__What you will do__. Please repeat the line that has "cảm thấy sự chùng chân" and all lines after it, exactly as they appear, through the end of the entries.

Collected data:
=====

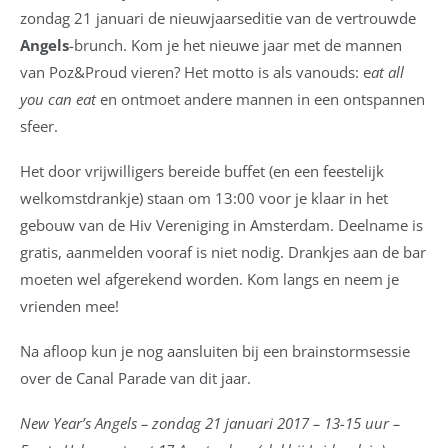
zondag 21 januari de nieuwjaarseditie van de vertrouwde
Angels
-brunch. Kom je het nieuwe jaar met de mannen
van Poz&Proud vieren? Het motto is als vanouds: e
at all
you can eat
en ontmoet andere mannen in een ontspannen
sfeer.
Het door vrijwilligers bereide buffet (en een feestelijk
welkomstdrankje) staan om 13:00 voor je klaar in het
gebouw van de Hiv Vereniging in Amsterdam. Deelname is
gratis, aanmelden vooraf is niet nodig. Drankjes aan de bar
moeten wel afgerekend worden. Kom langs en neem je
vrienden mee!
Na afloop kun je nog aansluiten bij een brainstormsessie
over de Canal Parade van dit jaar.
New Year’s Angels – zondag 21 januari 2017 – 13-15 uur –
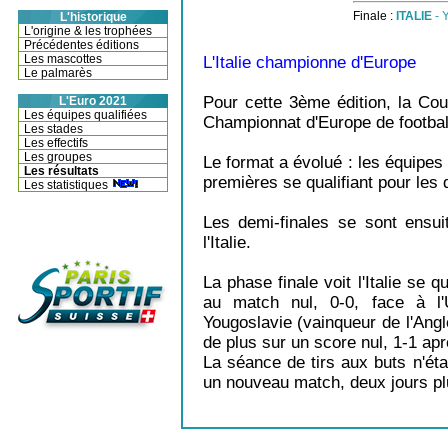
Finale :
ITALIE
- 
L'historique
L'origine & les trophées
Précédentes éditions
Les mascottes
L'Italie championne d'Europe
Le palmarès
Pour cette 3ème édition, la Co
L'Euro 2021
Les équipes qualifiées
Championnat d'Europe de footbal
Les stades
Les effectifs
Les groupes
Le format a évolué : les équipes 
Les résultats
premières se qualifiant pour les 
Les statistiques
Les demi-finales se sont ensui
l'Italie.
La phase finale voit l'Italie se q
au match nul, 0-0, face à l'U
Yougoslavie (vainqueur de l'Angl
de plus sur un score nul, 1-1 apr
La séance de tirs aux buts n'ét
un nouveau match, deux jours plus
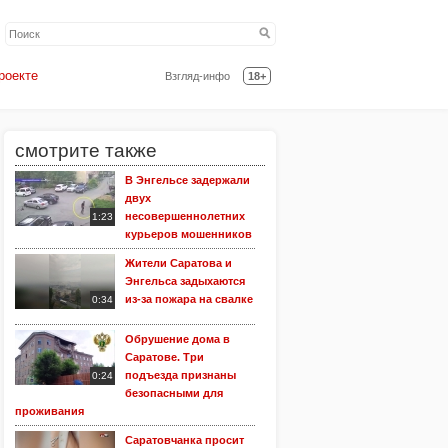
роекте
Взгляд-инфо
18+
смотрите также
В Энгельсе задержали
двух
несовершеннолетних
1:23
курьеров мошенников
Жители Саратова и
Энгельса задыхаются
из-за пожара на свалке
0:34
Обрушение дома в
Саратове. Три
подъезда признаны
0:24
безопасными для
проживания
Саратовчанка просит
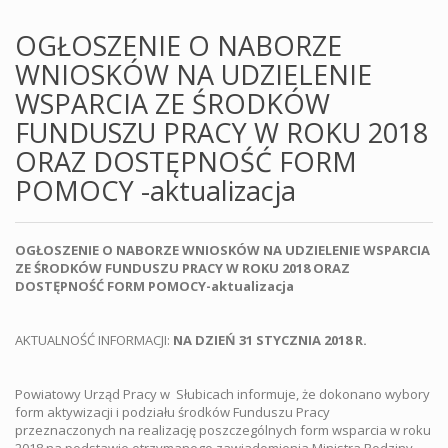
OGŁOSZENIE O NABORZE
WNIOSKÓW NA UDZIELENIE
WSPARCIA ZE ŚRODKÓW
FUNDUSZU PRACY W ROKU 2018
ORAZ DOSTĘPNOŚĆ FORM
POMOCY -aktualizacja
OGŁOSZENIE O NABORZE WNIOSKÓW NA UDZIELENIE WSPARCIA
ZE ŚRODKÓW FUNDUSZU PRACY W ROKU 2018 ORAZ
DOSTĘPNOŚĆ FORM POMOCY-aktualizacja
AKTUALNOŚĆ INFORMACJI:
NA DZIEŃ 31 STYCZNIA 2018 R.
Powiatowy Urząd Pracy w Słubicach informuje, że dokonano wybory
form aktywizacji i podziału środków Funduszu Pracy
przeznaczonych na realizację poszczególnych form wsparcia w roku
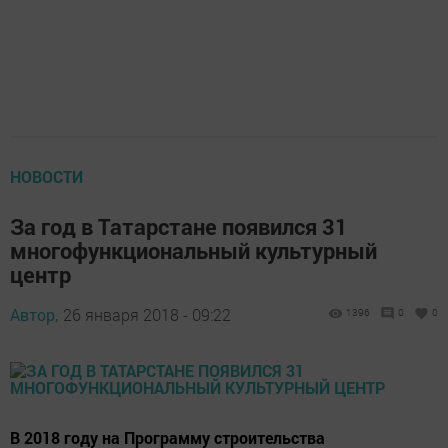
НОВОСТИ
За год в Татарстане появился 31
многофункциональный культурный
центр
Автор,
26 января 2018 - 09:22
1396
0
0
В 2018 году на Программу строительства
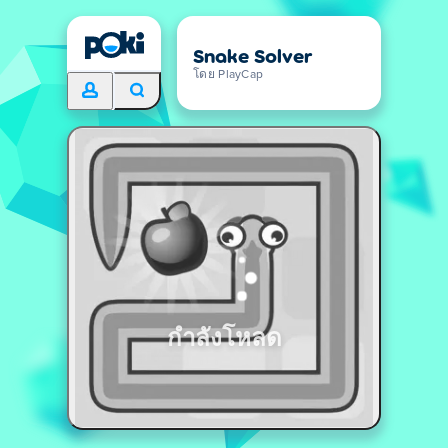
Snake Solver
โดย PlayCap
กำลังโหลด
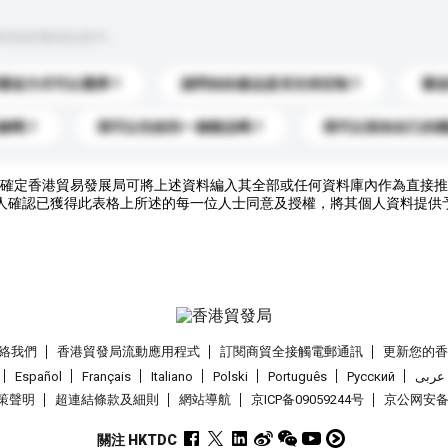
到你的查詢訊息中。
運送方式可以選擇？
請問你的產品是否支持定制？
運
錄嗎？
我可以先收到一個樣品嗎？
我可以添加自己的
確定香港貿易發展局可將上述資料編入其全部或任何資料庫內作為直接推
人確認已獲得此表格上所述的每一位人士同意及授權，將其個人資料提供
絡我們
香港貿發局流動應用程式
訂閱商貿全接觸電郵通訊
更新您的
Español
Français
Italiano
Polski
Português
Pусский
عربى
策聲明
超連結條款及細則
網站導航
京ICP备09059244号
京公网安备 1
關注 HKTDC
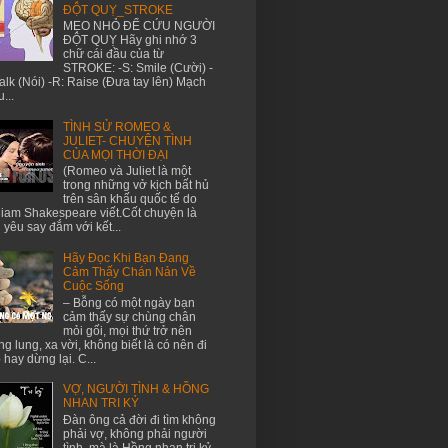
ĐỘT QUỴ_STROKE
MẸO NHỎ ĐỂ CỨU NGƯỜI
ĐỘT QUỴ Hãy ghi nhớ 3
chữ cái đầu của từ
STROKE: -S: Smile (Cười) -
Talk (Nói) -R: Raise (Đưa tay lên) Mạch
...
TÌNH SỬ ROMEO &
JULIET- CHUYỆN TÌNH
CỦA MỌI THỜI ĐẠI
(Romeo và Juliet là một
trong những vở kịch bất hủ
trên sân khấu quốc tế do
liam Shakespeare viết.Cốt chuyện là
h yêu say đắm với kết...
Hãy Đọc Khi Bạn Đang
Cảm Thấy Chán Nản Về
Cuộc Sống
– Bỗng có một ngày bạn
cảm thấy sự chùng chân
mỏi gối, mọi thứ trở nên
g lung, xa vời, không biết là có nên đi
p hay dừng lại. C...
VỢ, NGƯỜI TÌNH & HỒNG
NHAN TRI KỶ
Đàn ông cả đời đi tìm không
phải vợ, không phải người
tình, mà là Hồng nhan tri kỷ.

=====

__Output for this exercise__.
cảm thấy sự chùng chân
mỏi gối, mọi thứ trở nên
g lung, xa vời, không biết là có nên đi
p hay dừng lại. C...
VỢ, NGƯỜI TÌNH & HỒNG
NHAN TRI KỶ
Đàn ông cả đời đi tìm không
phải vợ, không phải người
tình, mà là Hồng nhan tri kỷ.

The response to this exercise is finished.